The call for papers says:
The Seminar is accepting proposals for papers and presentations on the subject of early transportation networks operating within New England and contiguous portions of New York and Canada before 1890.Each paper should be about twenty to twenty-five minutes long (that’s 10-12 double-spaced pages), to be read aloud to the assembly. To propose a paper, email the Seminar a one-page prospectus that cites sources and a one-page vita as attachments by 1 February 2009. Selected papers will appear in a proceedings volume issued about a year after the conference.
Based on the premise that New England’s everyday economy, much like its culture, depended on regional interconnectivity, this conference attempts to examine the physical, professional, and cultural networks that facilitated and encouraged this movement.

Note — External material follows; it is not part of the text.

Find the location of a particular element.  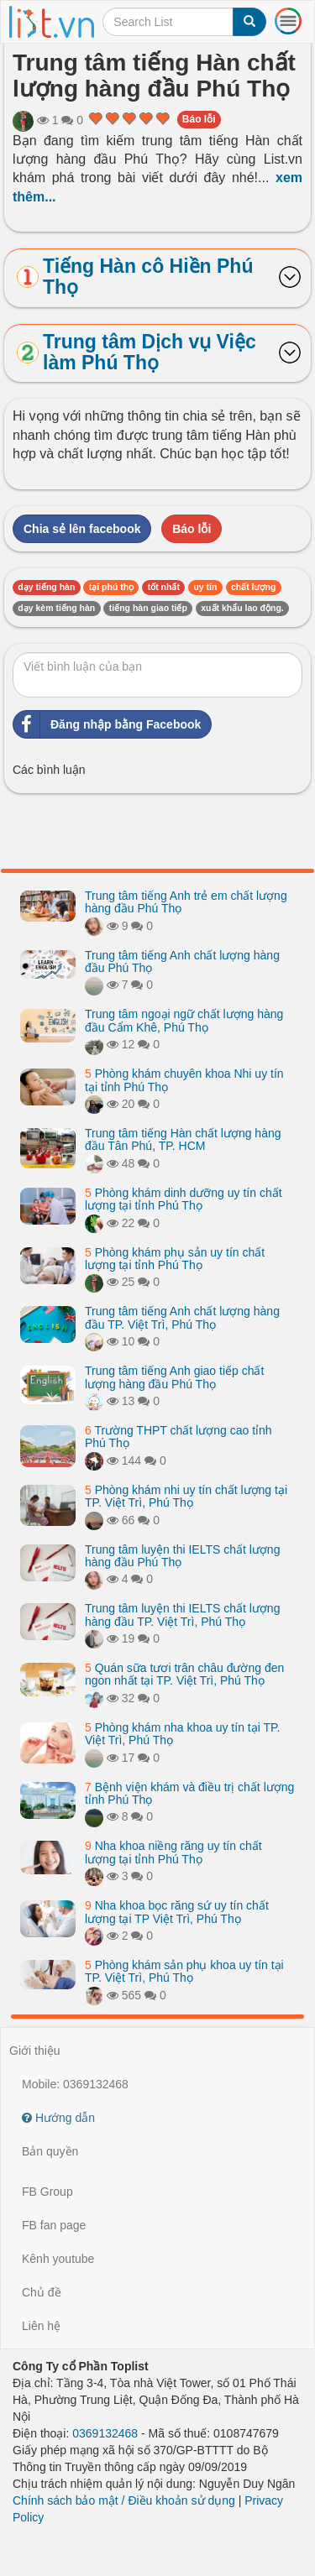

Báo lỗi is located at coordinates (199, 119).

Specifically, the conference seeks proposals on river and canal life, on tavern circuits, and on the rise of overland stagecoach routes. The conference also seeks papers on packet boats and coaster trades; the evolution of an inland shipbuilding legacy; the introduction of locks to major rivers; and the growth of commercial turnpikes, steamboats, and early railways.
Planners also look for papers on traditional native ferrying points and fords, on bridge and road builders, as well as on entrepreneurs—such as peddlers, entertainers, civil engineers, coach and carriage makers, and travel diarists—who provided or made use of this connectivity.
The Seminar welcomes proposals from authors, academic and museum scholars working in the public humanities, graduate students, teachers, and the general public. Preference will be given to papers based on primary sources such as account books, diaries, reminiscences, personal and business papers, newspapers and artifacts as well as topographic and toponymic data.
Why the cut-off date of 1890? This conference is focused on inland travel before the automobile.
The picture above shows the stagecoach that Old Sturbridge Village hosted last summer. I got to see it in action. I also got to see it standing still after one of the horses stumbled and fell. A couple who were visiting the museum knew enough about horses to get that animal and its teammate calm enough for it to scramble back to its feet, and then they and the coach went home for the day. A little too much authenticity, I thought.